#R Datasets for CS249

This notebook explains how to install datasets from the CS249 texts ([ISL], [ESL], [APM]).
These datasets are modest-scale, but good for understanding modeling concepts.

It also shows how to download a "dataset of datasets", giving a list of about 750 datasets that are available in various R packages.  These range in size and usefulness, but many are famous datasets, and good to know about.

In [None]:
### %load_ext rmagic
### import rpy2 as Rpy

%load_ext rpy2.ipython

# new feature -- ipython is now part of rpy2.

In [34]:
%%R

not.installed <- function(pkg) !is.element(pkg, installed.packages()[,1])


#Datasets from ISL (Introduction to Statistical Learning)


[ISL] G. James, D. Witten, T. Hastie, R. Tibshirani, An Introduction to Statistical Learning,
Springer-Verlag, 2013, ISBN: 9781461471387.

An introductory companion to [ESL], trying to make it more accessible, with examples in R.

home page: http://www-bcf.usc.edu/~gareth/ISL/ (with links to data, R code, errata)

free book PDF download: http://www-bcf.usc.edu/~gareth/ISL/ (Large PDF)



In [35]:
%%R

if (not.installed("ISLR"))  install.packages("ISLR")

library(help=ISLR)

Documentation for package 'ISLR'
		Information on package 'ISLR'

Description:

Package:            ISLR
Type:               Package
Title:              Data for An Introduction to Statistical Learning
                    with Applications in R
Version:            1.0
Date:               2013-06-10
Author:             Gareth James, Daniela Witten, Trevor Hastie and Rob
                    Tibshirani
Maintainer:         Trevor Hastie <hastie@stanford.edu>
Suggests:           MASS
Description:        The collection of datasets used in the book "An
                    Introduction to Statistical Learning with
                    Applications in R"
License:            GPL-2
LazyLoad:           yes
LazyData:           yes
URL:                http://www.StatLearning.com
Packaged:           2013-06-10 19:32:17 UTC; hastie
Depends:            R (>= 2.10)
NeedsCompilation:   no
Repository:         CRAN
Date/Publication:   2013-06-11 00:17:23
Built:              R 3.1.2; ; 2015-01-09 19:21:02 UT

#Datasets used in [ESL] (Elements of Statistical Learning)

    
[ESL] T. Hastie, R. Tibshirani, J. Friedman, The Elements of Statistical Learning: Data Mining, Inference, and Prediction,  Springer-Verlag, 2009, ISBN: 9780387848570.

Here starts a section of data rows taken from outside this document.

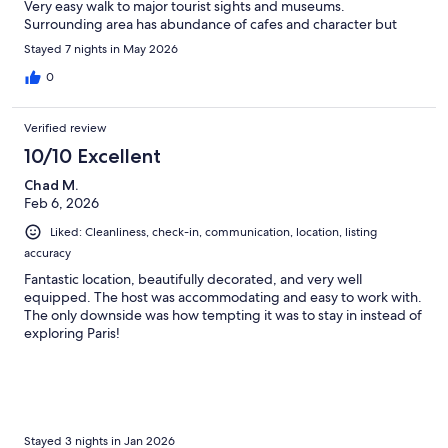
Very easy walk to major tourist sights and museums.
Surrounding area has abundance of cafes and character but
apartment was quiet overnight. Host was extremely helpful with
Stayed 7 nights in May 2026
info before our arrival and during our stay. Lovely to find there
was a separate shower which was not evident from the photos.
0
Would definately stay again ... hopefully we get to return to
Paris.
Verified review
10/10 Excellent
Chad M.
Feb 6, 2026
Liked: Cleanliness, check-in, communication, location, listing
accuracy
Fantastic location, beautifully decorated, and very well
equipped. The host was accommodating and easy to work with.
The only downside was how tempting it was to stay in instead of
exploring Paris!
Stayed 3 nights in Jan 2026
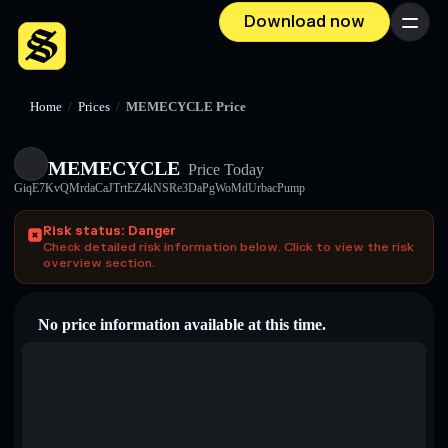
Download now
Menu
Home
/
Prices
/
MEMECYCLE Price
MEMECYCLE
Price Today
GiqE7KvQMrdaCaJTrtEZ4kNSRe3DaPgWoMdUrbacPump
Risk status: Danger
Check detailed risk information below. Click to view the risk
overview section.
No price information available at this time.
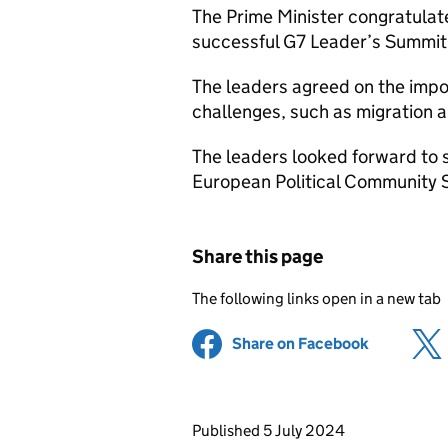
The Prime Minister congratulat
successful G7 Leader’s Summit
The leaders agreed on the impo
challenges, such as migration a
The leaders looked forward to
European Political Community 
Share this page
The following links open in a new tab
Share on Facebook
(opens in 
Updates to this page
Published 5 July 2024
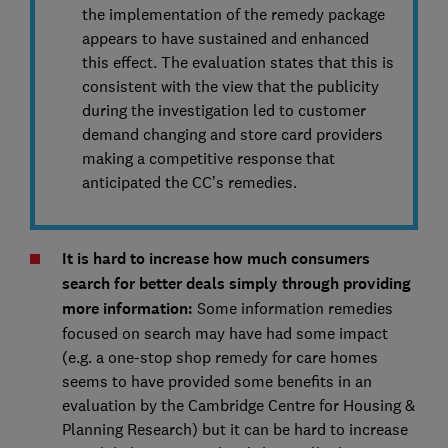
the implementation of the remedy package
appears to have sustained and enhanced
this effect. The evaluation states that this is
consistent with the view that the publicity
during the investigation led to customer
demand changing and store card providers
making a competitive response that
anticipated the CC’s remedies.
It is hard to increase how much consumers
search for better deals simply through providing
more information:
Some information remedies
focused on search may have had some impact
(e.g. a one-stop shop remedy for care homes
seems to have provided some benefits in an
evaluation by the Cambridge Centre for Housing &
Planning Research) but it can be hard to increase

A classic data mining text, written from the perspective of researchers in statistics.

home page: http://statweb.stanford.edu/~tibs/ElemStatLearn (includes data, R code, errata)

free book PDF download: http://statweb.stanford.edu/~tibs/ElemStatLearn/download.html (Large PDF)


In [36]:
%%R

if (not.installed("ElemStatLearn"))  install.packages("ElemStatLearn")

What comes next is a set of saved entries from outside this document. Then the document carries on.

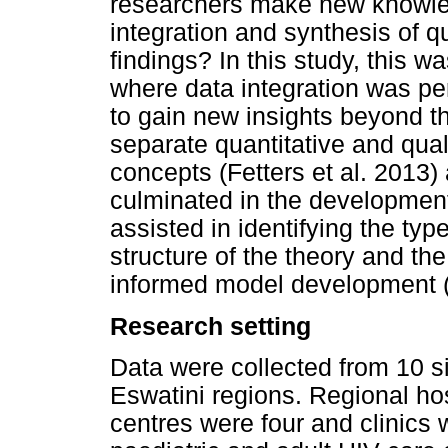
researchers make new knowled
integration and synthesis of q
findings? In this study, this w
where data integration was pe
to gain new insights beyond t
separate quantitative and qua
concepts (Fetters et al. 2013) 
culminated in the development
assisted in identifying the type
structure of the theory and t
informed model development 
Research setting
Data were collected from 10 sit
Eswatini regions. Regional ho
centres were four and clinics 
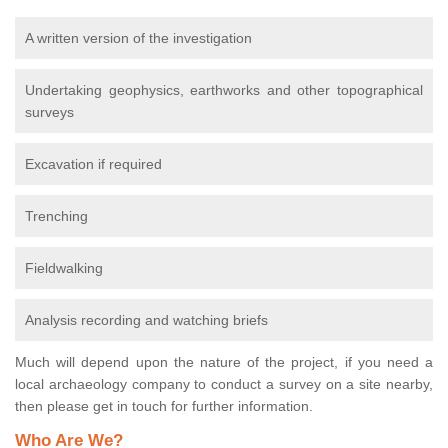
A written version of the investigation
Undertaking geophysics, earthworks and other topographical
surveys
Excavation if required
Trenching
Fieldwalking
Analysis recording and watching briefs
Much will depend upon the nature of the project, if you need a
local archaeology company to conduct a survey on a site nearby,
then please get in touch for further information.
Who Are We?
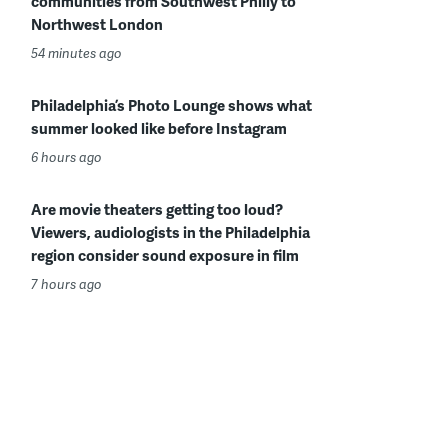
communities from Southwest Philly to
Northwest London
54 minutes ago
Philadelphia’s Photo Lounge shows what
summer looked like before Instagram
6 hours ago
Are movie theaters getting too loud?
Viewers, audiologists in the Philadelphia
region consider sound exposure in film
7 hours ago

library(help=ElemStatLearn)


Documentation for package 'ElemStatLearn'
		Information on package 'ElemStatLearn'

Description:

Package:               ElemStatLearn
Date:                  2012-04-05
Title:                 Data sets, functions and examples from the book:
                       "The Elements of Statistical Learning, Data
                       Mining, Inference, and Prediction" by Trevor
                       Hastie, Robert Tibshirani and Jerome Friedman.
Version:               2012.04-0
Author:                Material from the book's webpage, R port and
                       packaging by Kjetil Halvorsen
Description:           Useful when reading the book above mentioned, in
                       the documentation referred to as `the book'.
Depends:               R (>= 2.10.0), stats
Suggests:              gam, splines, MASS, class, leaps, mda, lasso2,
                       lars, boot, prim, earth
LazyData:              yes
LazyDataCompression:   xz
Maintainer:            Kjetil Halvorsen <kjeti

#Datasets used in [APM] (Applied Predictive Modeling)

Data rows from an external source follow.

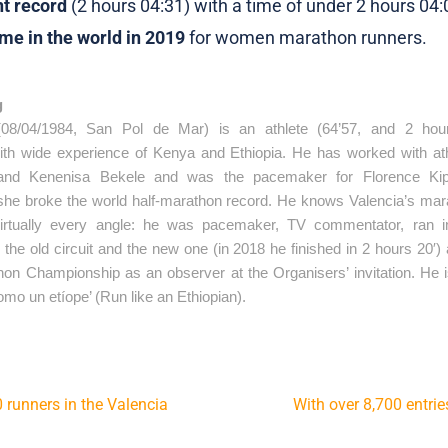
nt record
(2 hours 04:31) with a time of under 2 hours 04:
ime in the world in 2019
for women marathon runners.
g
08/04/1984, San Pol de Mar) is an athlete (64’57, and 2 hour
with wide experience of Kenya and Ethiopia. He has worked with ath
and Kenenisa Bekele and was the pacemaker for Florence Kipl
he broke the world half-marathon record. He knows Valencia’s mara
irtually every angle: he was pacemaker, TV commentator, ran in
the old circuit and the new one (in 2018 he finished in 2 hours 20′) 
on Championship as an observer at the Organisers’ invitation. He is
omo un etíope’ (Run like an Ethiopian).
00 runners in the Valencia
With over 8,700 entrie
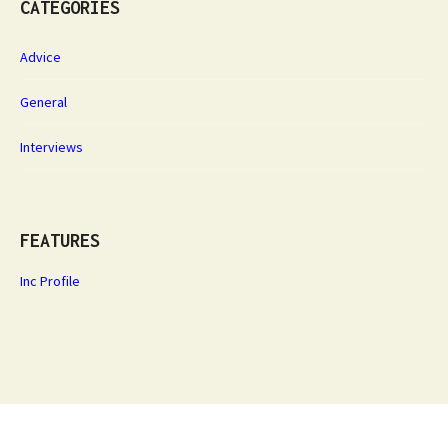
CATEGORIES
Advice
General
Interviews
FEATURES
Inc Profile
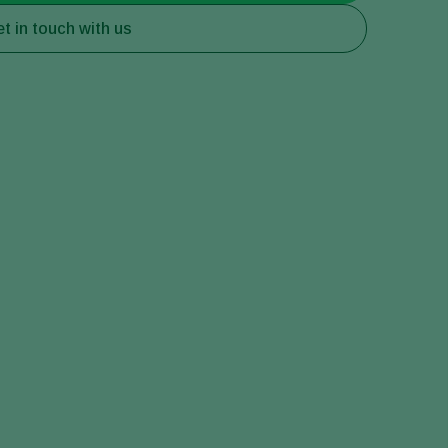
t in touch with us
Greece
Hungary
India
Italy
Kenya
Korea
Mexico
Netherlands
Paraguay
Poland
Portugal
Russia
South Africa
Spain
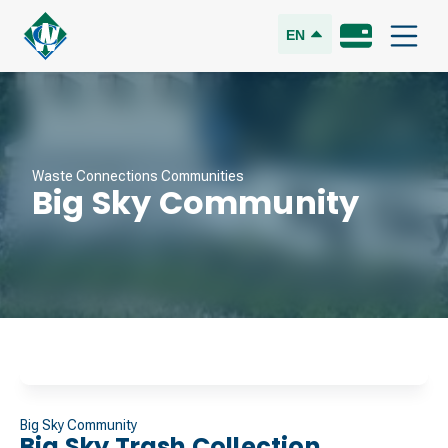
EN
Waste Connections Communities
Big Sky Community
Big Sky Community
Big Sky Trash Collection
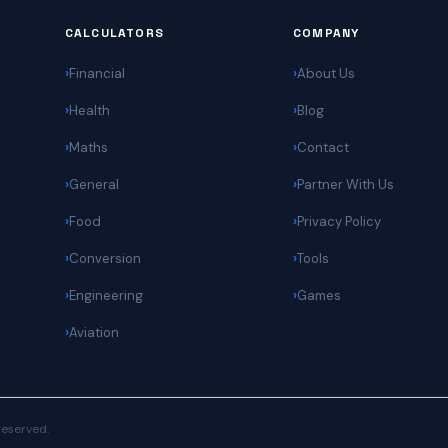
CALCULATORS
COMPANY
Financial
About Us
Health
Blog
Maths
Contact
General
Partner With Us
Food
Privacy Policy
Conversion
Tools
Engineering
Games
Aviation
 reserved.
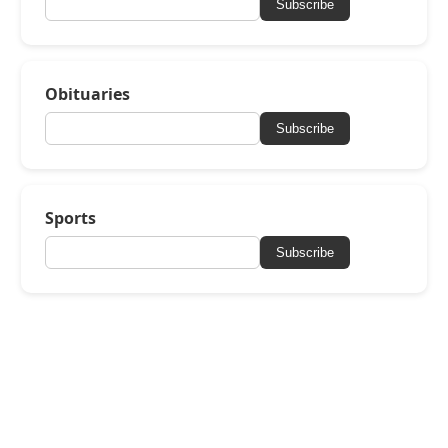
Subscribe
Obituaries
Subscribe
Sports
Subscribe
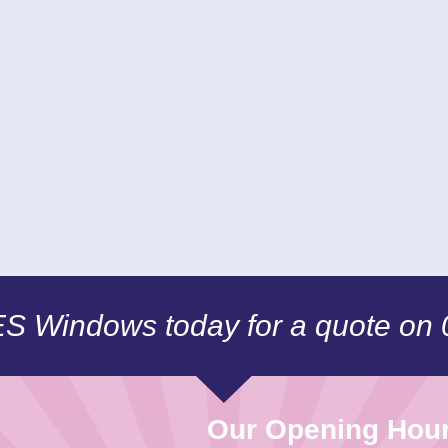
CES Windows today for a quote on
Our Opening Hou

   Applied Predictive Modeling
   M. Kuhn and K. Johnson
   Springer-Verlag, 2013.
   ISBN: 978-1-4614-6848-6 (Print)
         978-1-4614-6849-3 (Online)

This book is similar to the [ISL] and [ESL] texts but focused on practical
model development and evaluation.  It offers lots of useful experience,
including case histories with R scripts.

As of now it seems this book is available for free PDF download:

   http://link.springer.com/book/10.1007%2F978-1-4614-6849-3

The UCLA Library also provides access to this, and many other,
books from Springer-Verlag:

   http://www.library.ucla.edu/libraries/sel/e-books-reference-sources

The book provides R packages (caret and AppliedPredictiveModeling)
that are useful for for semi-automated model selection and evaluation.
The book has examples with use of the following packages/models:

 C5.0, J48, M5, Nelder-Mead, PART, avNNet, cforest, ctree, cubist, earth,
 enet, fda, gbm, glm, glmnet, knn, lda, lm, mda, nb, nnet, pam, pcr, pls,
 rf, ridge, rpart, sparseLDA, svmPoly, svmRadial, treebag

Overview article (in PDF) describing the caret package:

<a href="http://www.jstatsoft.org/v28/i05/paper">www.jstatsoft.org/v28/i05/paper</a>


##Install all APM packages, datasets, and R code:


In [44]:
%%R

# Grid Search is often used in APM to search a model's parameter space, and
# some chapters use the "doMC" package to do Multi-Core computation
# (supported only on Linux or MacOS):

if (not.installed("doMC"))  install.packages("doMC")   # multicore computation in R


In [None]:
%%R

if (not.installed("AppliedPredictiveModeling")) install.packages("AppliedPredictiveModeling")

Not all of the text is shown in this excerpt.